> [PROBLEM] Exactly reproduce the lines from the line containing "Answer in <instances>...</instances>." to the end of the data below, inclusive, and nothing else.

------------

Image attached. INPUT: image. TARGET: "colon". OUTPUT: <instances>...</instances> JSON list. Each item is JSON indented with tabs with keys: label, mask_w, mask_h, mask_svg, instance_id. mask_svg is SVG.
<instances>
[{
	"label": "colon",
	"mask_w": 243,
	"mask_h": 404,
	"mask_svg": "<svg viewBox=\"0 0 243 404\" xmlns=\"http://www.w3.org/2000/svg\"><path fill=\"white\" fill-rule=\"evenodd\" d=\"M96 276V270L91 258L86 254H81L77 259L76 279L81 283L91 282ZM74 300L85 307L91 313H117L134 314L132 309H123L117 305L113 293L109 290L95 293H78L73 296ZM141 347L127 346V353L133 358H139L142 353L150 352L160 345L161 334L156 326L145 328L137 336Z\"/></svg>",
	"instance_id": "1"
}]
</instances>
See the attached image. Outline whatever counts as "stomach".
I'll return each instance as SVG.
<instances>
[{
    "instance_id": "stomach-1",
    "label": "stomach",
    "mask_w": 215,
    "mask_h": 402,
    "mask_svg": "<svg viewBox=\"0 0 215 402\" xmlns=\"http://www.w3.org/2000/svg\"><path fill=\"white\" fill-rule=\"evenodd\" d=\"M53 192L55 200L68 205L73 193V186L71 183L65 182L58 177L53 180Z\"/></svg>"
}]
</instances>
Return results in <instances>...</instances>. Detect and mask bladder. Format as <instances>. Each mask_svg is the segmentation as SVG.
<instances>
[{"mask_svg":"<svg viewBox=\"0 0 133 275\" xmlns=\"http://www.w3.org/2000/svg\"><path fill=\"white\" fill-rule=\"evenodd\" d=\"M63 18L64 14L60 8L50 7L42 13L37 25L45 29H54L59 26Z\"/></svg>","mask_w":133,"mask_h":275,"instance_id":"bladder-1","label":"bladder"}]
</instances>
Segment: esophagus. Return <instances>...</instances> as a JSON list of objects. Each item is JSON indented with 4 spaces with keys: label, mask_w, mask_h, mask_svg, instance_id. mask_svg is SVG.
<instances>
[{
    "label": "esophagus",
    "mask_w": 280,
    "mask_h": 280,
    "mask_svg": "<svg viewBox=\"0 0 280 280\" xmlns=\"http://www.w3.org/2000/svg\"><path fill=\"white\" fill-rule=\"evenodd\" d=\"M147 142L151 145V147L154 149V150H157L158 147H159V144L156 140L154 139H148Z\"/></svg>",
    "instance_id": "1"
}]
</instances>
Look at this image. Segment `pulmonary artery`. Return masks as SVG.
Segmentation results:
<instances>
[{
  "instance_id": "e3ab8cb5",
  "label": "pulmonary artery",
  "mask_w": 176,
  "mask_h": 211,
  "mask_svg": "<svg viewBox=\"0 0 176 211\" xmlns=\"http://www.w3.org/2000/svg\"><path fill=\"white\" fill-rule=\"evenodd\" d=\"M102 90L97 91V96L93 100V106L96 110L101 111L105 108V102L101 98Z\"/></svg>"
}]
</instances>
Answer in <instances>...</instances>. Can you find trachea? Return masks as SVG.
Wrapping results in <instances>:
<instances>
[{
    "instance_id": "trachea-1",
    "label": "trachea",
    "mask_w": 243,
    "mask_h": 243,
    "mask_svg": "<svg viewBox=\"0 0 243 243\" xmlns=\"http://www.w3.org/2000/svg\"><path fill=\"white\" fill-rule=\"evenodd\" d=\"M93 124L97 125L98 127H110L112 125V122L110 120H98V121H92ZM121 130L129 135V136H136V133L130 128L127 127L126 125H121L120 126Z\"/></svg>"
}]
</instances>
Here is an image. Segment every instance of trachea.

------------

> [PROBLEM SOLUTION]
Answer in <instances>...</instances>. Can you find trachea? Return masks as SVG.
Wrapping results in <instances>:
<instances>
[{
    "instance_id": "trachea-1",
    "label": "trachea",
    "mask_w": 243,
    "mask_h": 243,
    "mask_svg": "<svg viewBox=\"0 0 243 243\" xmlns=\"http://www.w3.org/2000/svg\"><path fill=\"white\" fill-rule=\"evenodd\" d=\"M93 124L97 125L98 127H110L112 125V122L110 120H98V121H92ZM121 130L129 135V136H136V133L130 128L127 127L126 125H121L120 126Z\"/></svg>"
}]
</instances>
Here is an image. Segment every instance of trachea.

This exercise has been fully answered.